Confronting Our False Gods
The problem is, the Gospel is not really cool. It’s about how life comes from death. It’s “take up your cross and follow Me.” It’s accepting that God uses unlikely people. God uses uncool people. God uses people that others dismiss or think are “beneath” them.
In heaven, it probably won’t be the megachurch pastors, the bloggers, the writers, the famous singers leading the pack. It’ll probably be the homeless man who gives his last penny to help someone in worse trouble than himself. It will be old lady who prays for her community faithfully every day and shares what little she has. It will be the disabled person who the world dismisses but who shares the Gospel with people all around her. It will be people like that, people we least expect.

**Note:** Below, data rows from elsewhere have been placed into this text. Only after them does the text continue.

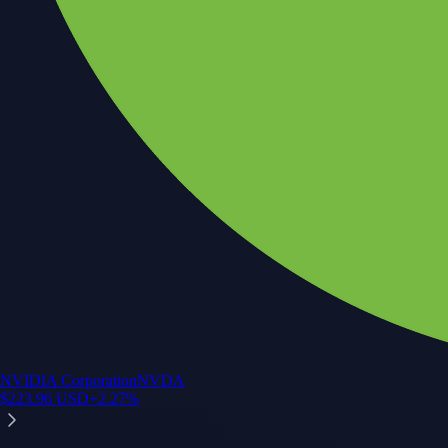
NVIDIA Corporation
NVDA
$
223.96
USD
+
2.27
%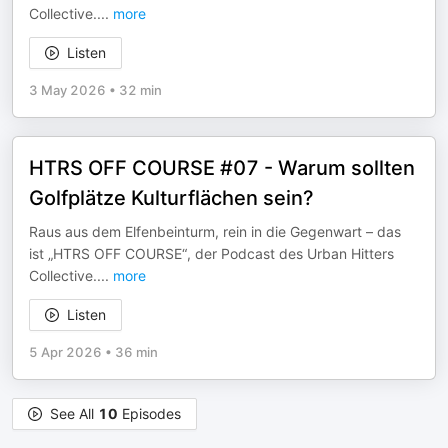
Collective.
...
more
Listen
3 May 2026
•
32 min
HTRS OFF COURSE #07 - Warum sollten
Golfplätze Kulturflächen sein?
Raus aus dem Elfenbeinturm, rein in die Gegenwart – das
ist „HTRS OFF COURSE“, der Podcast des Urban Hitters
Collective.
...
more
Listen
5 Apr 2026
•
36 min
See All
10
Episodes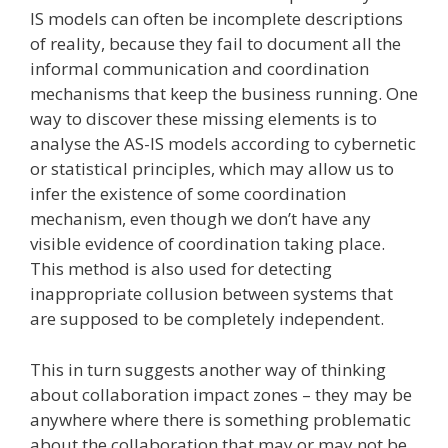
IS models can often be incomplete descriptions
of reality, because they fail to document all the
informal communication and coordination
mechanisms that keep the business running. One
way to discover these missing elements is to
analyse the AS-IS models according to cybernetic
or statistical principles, which may allow us to
infer the existence of some coordination
mechanism, even though we don’t have any
visible evidence of coordination taking place.
This method is also used for detecting
inappropriate collusion between systems that
are supposed to be completely independent.
This in turn suggests another way of thinking
about collaboration impact zones – they may be
anywhere where there is something problematic
about the collaboration that may or may not be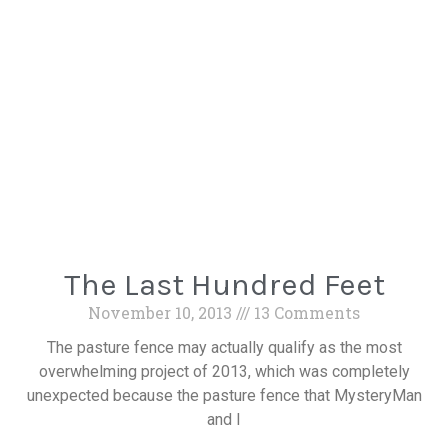
The Last Hundred Feet
November 10, 2013
13 Comments
The pasture fence may actually qualify as the most
overwhelming project of 2013, which was completely
unexpected because the pasture fence that MysteryMan
and I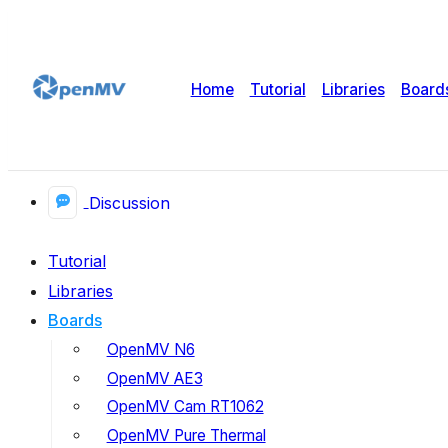
Home
Tutorial
Libraries
Board
Discussion
Tutorial
Libraries
Boards
OpenMV N6
OpenMV AE3
OpenMV Cam RT1062
OpenMV Pure Thermal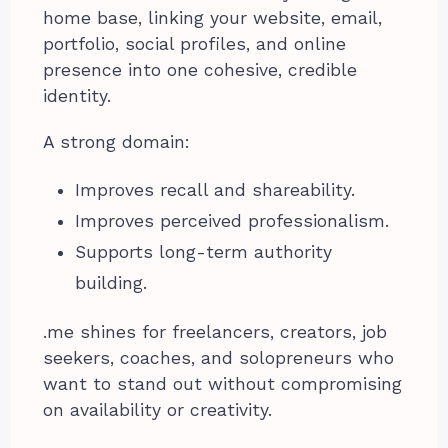
home base, linking your website, email,
portfolio, social profiles, and online
presence into one cohesive, credible
identity.
A strong domain:
Improves recall and shareability.
Improves perceived professionalism.
Supports long-term authority
building.
.me shines for freelancers, creators, job
seekers, coaches, and solopreneurs who
want to stand out without compromising
on availability or creativity.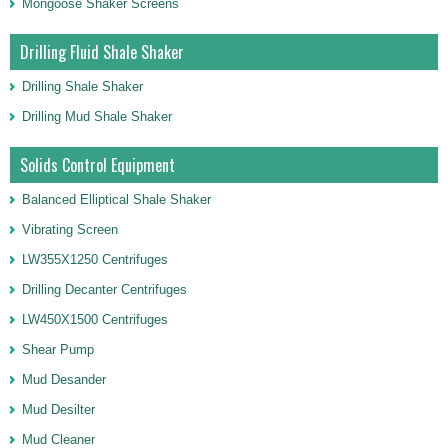
Mongoose Shaker Screens
Drilling Fluid Shale Shaker
Drilling Shale Shaker
Drilling Mud Shale Shaker
Solids Control Equipment
Balanced Elliptical Shale Shaker
Vibrating Screen
LW355X1250 Centrifuges
Drilling Decanter Centrifuges
LW450X1500 Centrifuges
Shear Pump
Mud Desander
Mud Desilter
Mud Cleaner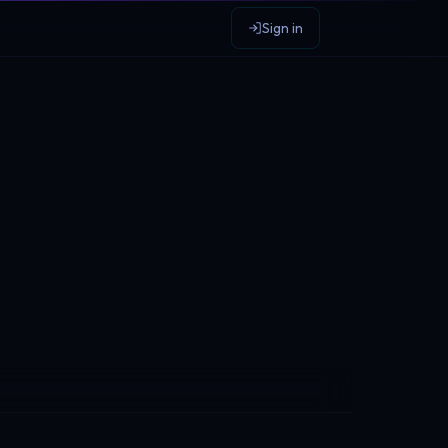
Sign in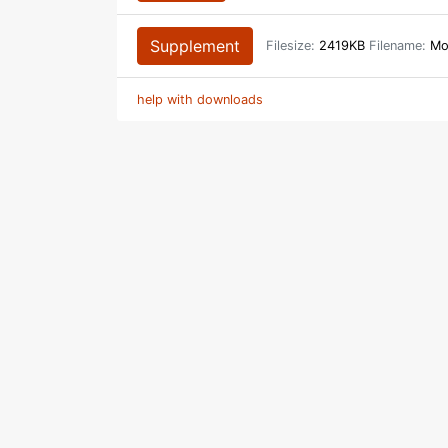
Supplement
Filesize:
2419KB
Filename:
Mon
help with downloads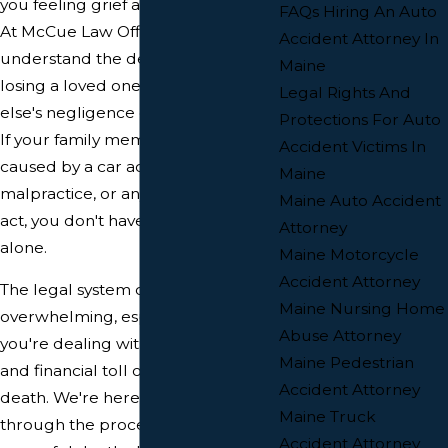
you feeling grief and uncertainty?
FAQs Hiring An Auto
At McCue Law Office, we
Accident Attorney In
understand the devastation of
Maine
losing a loved one due to someone
Legal Rights And
else's negligence or intentional act.
Protections For Auto
If your family member's death was
Accident Victims In
caused by a car accident, medical
Maine
malpractice, or any other wrongful
Maine Auto Accident
act, you don't have to face this
Attorney
alone.
Maine Motorcycle
Accident Attorney
The legal system can be
Maine Nursing Home
overwhelming, especially when
Abuse Attorney
you're dealing with the emotional
Maine Pedestrian
and financial toll of a wrongful
Accident Attorney
death. We're here to guide you
Maine Truck
through the process of filing a
Accident Attorney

For, as the Magnificat says (that hymn of praise by the most unlikely bearer of Christ ever, the Virgin Mary):
He has brought down rulers from their thrones
but has lifted up the humble.–Luke 1:52
So, am I saying that we need to be frumpy and withdraw from the world and have no engagement with the culture? No, that is another kind of image consciousness. That is being so obsessed the culture that we completely reject it.

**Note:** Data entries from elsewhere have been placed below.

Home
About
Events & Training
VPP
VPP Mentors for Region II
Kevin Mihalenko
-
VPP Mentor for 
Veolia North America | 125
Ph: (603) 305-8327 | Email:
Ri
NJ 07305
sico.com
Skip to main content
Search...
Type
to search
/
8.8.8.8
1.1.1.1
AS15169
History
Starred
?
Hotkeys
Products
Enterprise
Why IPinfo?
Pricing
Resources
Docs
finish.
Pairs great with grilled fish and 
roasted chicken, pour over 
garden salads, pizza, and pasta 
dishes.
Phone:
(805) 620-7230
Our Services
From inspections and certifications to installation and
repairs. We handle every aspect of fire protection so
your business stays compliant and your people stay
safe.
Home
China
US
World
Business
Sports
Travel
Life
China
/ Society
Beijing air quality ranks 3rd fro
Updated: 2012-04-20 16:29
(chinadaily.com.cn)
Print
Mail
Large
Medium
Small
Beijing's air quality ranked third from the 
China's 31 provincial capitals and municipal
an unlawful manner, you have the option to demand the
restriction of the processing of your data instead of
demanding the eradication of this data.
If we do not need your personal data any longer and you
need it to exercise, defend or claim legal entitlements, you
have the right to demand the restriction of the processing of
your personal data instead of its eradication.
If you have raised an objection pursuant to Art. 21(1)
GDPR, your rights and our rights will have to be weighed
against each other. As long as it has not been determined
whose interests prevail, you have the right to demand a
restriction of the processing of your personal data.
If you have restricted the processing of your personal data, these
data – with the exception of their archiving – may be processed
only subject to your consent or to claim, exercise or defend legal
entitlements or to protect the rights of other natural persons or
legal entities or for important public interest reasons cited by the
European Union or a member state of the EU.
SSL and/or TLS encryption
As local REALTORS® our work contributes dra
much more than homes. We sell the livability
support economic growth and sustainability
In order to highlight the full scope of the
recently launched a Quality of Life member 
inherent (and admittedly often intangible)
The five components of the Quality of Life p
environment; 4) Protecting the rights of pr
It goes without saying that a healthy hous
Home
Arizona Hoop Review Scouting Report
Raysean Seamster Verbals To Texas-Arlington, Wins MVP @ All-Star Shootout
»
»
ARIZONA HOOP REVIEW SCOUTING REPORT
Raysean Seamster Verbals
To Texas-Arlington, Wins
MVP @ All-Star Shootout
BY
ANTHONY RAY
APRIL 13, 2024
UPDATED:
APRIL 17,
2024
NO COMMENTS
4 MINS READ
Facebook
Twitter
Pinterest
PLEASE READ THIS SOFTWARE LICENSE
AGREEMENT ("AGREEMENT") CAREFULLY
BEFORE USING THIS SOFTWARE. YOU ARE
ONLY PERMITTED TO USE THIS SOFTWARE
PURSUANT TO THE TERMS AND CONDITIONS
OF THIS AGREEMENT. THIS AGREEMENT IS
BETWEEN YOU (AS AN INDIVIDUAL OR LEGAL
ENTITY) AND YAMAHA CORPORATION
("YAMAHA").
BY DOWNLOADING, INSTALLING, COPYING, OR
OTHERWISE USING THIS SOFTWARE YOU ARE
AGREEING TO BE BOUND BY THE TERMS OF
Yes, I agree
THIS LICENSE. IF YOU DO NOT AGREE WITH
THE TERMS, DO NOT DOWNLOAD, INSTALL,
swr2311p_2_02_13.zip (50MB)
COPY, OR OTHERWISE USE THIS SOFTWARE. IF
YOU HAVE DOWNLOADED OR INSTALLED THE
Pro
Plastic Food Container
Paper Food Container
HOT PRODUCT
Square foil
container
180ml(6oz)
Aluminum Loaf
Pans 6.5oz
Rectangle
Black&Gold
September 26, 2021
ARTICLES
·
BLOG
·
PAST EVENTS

God calls us to a tension. Engage, but hold loosely. Engage, but don’t idolize. Engage, but don’t make it about the false idols of image.
Instead, we must realign our sense of what is most important in God’s kingdom. We must reengage with what is distinctive about the Christian faith. In God’s kingdom, the way down is the way up.

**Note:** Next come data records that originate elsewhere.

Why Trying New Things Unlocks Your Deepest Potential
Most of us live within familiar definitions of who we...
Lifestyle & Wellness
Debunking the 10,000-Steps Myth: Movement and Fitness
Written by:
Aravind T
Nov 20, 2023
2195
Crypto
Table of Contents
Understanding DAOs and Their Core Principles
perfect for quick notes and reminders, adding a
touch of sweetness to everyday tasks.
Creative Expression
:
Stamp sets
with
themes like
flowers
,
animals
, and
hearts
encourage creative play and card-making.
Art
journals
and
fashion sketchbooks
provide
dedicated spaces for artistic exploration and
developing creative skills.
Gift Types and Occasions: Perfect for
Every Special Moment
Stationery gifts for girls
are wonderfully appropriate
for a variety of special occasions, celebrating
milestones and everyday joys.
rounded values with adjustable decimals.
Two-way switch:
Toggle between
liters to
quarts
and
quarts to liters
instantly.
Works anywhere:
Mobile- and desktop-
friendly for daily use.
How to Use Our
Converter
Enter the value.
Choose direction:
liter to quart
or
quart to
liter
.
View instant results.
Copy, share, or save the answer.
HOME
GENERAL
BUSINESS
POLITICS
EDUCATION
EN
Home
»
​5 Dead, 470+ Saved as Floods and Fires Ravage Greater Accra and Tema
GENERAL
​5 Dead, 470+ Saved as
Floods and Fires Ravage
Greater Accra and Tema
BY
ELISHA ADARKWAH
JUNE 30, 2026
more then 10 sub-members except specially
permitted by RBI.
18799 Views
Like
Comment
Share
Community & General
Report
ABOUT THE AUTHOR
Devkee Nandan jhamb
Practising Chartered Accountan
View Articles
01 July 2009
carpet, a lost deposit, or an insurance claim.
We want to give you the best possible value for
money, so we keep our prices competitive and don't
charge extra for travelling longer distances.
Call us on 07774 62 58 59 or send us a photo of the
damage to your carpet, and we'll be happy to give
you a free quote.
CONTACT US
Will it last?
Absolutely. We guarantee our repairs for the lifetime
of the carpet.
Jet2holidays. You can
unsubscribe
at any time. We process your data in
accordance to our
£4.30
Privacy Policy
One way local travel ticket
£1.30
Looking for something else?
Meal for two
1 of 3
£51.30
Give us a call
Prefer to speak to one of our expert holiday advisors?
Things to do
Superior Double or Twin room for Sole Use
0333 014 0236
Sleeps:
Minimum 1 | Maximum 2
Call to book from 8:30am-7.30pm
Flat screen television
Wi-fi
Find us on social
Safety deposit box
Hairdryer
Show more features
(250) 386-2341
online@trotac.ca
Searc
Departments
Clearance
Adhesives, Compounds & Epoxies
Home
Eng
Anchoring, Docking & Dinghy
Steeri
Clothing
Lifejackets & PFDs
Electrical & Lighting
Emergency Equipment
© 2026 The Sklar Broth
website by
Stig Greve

Jesus called them together and said, “You know that those who are regarded as rulers of the Gentiles lord it over them, and their high officials exercise authority over them. Not so with you. Instead, whoever wants to become great among you must be your servant, and whoever wants to be first must be slave of all. For even the Son of Man did not come to be served, but to serve, and to give his life as a ransom for many.”–Mark 10:42-45
Servanthood is valued more than power and prominence. Church is not image and a product to be consumed. It’s not a competitive need to be the most cool option in the neighborhood. No, church is Jesus and His disciples, reaching out in love to this world. It is often uncool by the standards of image.
It doesn’t matter if you have the latest clothes or hairstyle. It doesn’t matter your age, education, or gender. It’s doesn’t matter if you take the hottest “selfies”–or don’t. It doesn’t matter whether people think you’ll ever amount to anything.
Rather, the kingdom of God is God taking the weak things of this world to shame the strong. It’s life through the cross.
And the cross is meaningful and has an unexpected power. It’s awe-inspiring. But it’s not cool.
Where do you see image consciousness in your life of faith or in your church? How can you let go of those idols?